## EXERCISE:
Say how many lines in the following data hold the word "saya". Write nothing but that number.

+++ SOURCE INFORMATION +++

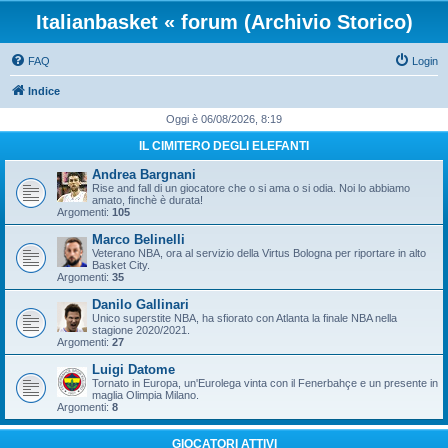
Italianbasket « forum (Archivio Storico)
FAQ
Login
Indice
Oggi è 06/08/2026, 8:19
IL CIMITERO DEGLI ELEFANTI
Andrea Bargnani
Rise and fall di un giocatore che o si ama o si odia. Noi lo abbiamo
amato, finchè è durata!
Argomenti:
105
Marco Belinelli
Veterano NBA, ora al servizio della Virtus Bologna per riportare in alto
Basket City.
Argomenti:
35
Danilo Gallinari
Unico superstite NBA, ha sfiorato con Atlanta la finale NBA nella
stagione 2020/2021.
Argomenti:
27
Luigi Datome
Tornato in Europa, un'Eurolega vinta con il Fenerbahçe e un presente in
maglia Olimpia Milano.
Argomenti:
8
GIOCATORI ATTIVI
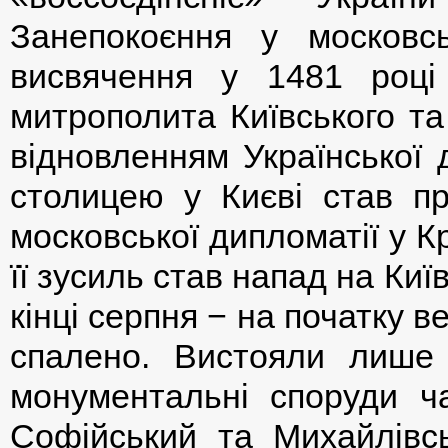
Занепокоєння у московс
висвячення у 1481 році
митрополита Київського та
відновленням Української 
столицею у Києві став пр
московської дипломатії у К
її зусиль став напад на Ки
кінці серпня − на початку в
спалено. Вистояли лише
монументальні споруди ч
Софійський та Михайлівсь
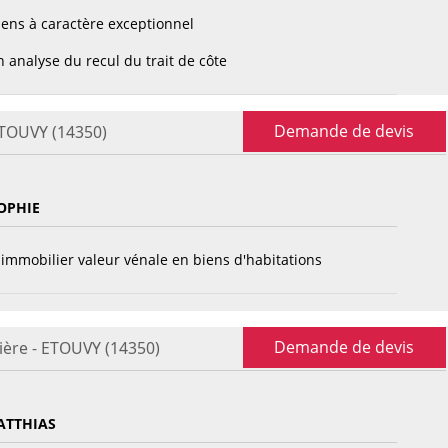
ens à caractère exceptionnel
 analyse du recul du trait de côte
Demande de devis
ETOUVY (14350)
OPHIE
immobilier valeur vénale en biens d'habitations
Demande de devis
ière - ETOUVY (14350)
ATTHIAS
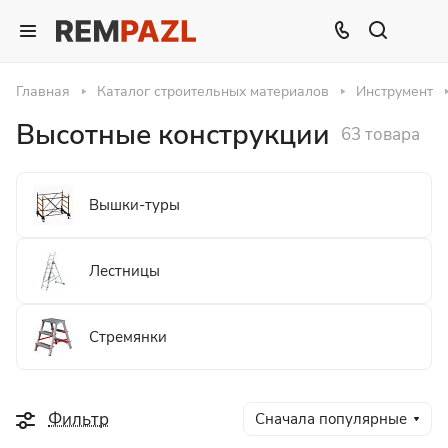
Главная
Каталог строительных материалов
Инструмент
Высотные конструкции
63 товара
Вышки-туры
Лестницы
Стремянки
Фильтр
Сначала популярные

+++
+++ SOURCE INFORMATION +++

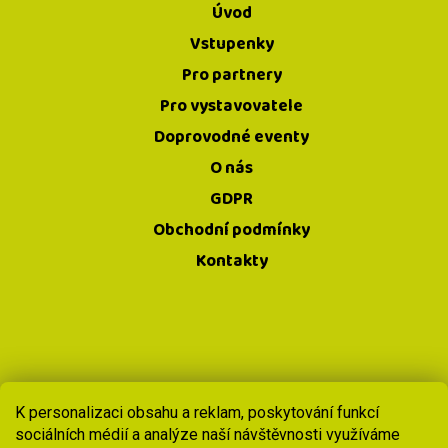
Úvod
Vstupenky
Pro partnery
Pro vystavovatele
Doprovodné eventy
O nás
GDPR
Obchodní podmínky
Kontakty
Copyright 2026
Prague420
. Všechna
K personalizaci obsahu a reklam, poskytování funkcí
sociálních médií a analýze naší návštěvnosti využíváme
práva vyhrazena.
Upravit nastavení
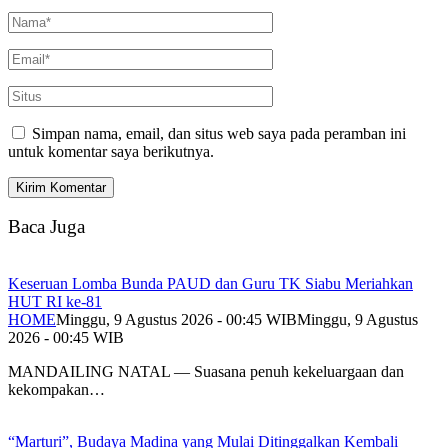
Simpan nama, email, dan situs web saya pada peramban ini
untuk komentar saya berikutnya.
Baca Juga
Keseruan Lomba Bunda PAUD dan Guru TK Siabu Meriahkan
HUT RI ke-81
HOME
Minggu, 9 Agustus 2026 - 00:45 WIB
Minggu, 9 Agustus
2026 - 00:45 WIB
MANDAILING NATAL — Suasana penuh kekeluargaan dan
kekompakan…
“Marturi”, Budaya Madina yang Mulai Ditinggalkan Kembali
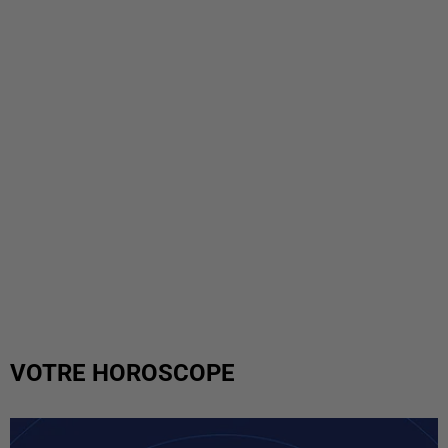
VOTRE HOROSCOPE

+++

## OUTPUT BELOW:
2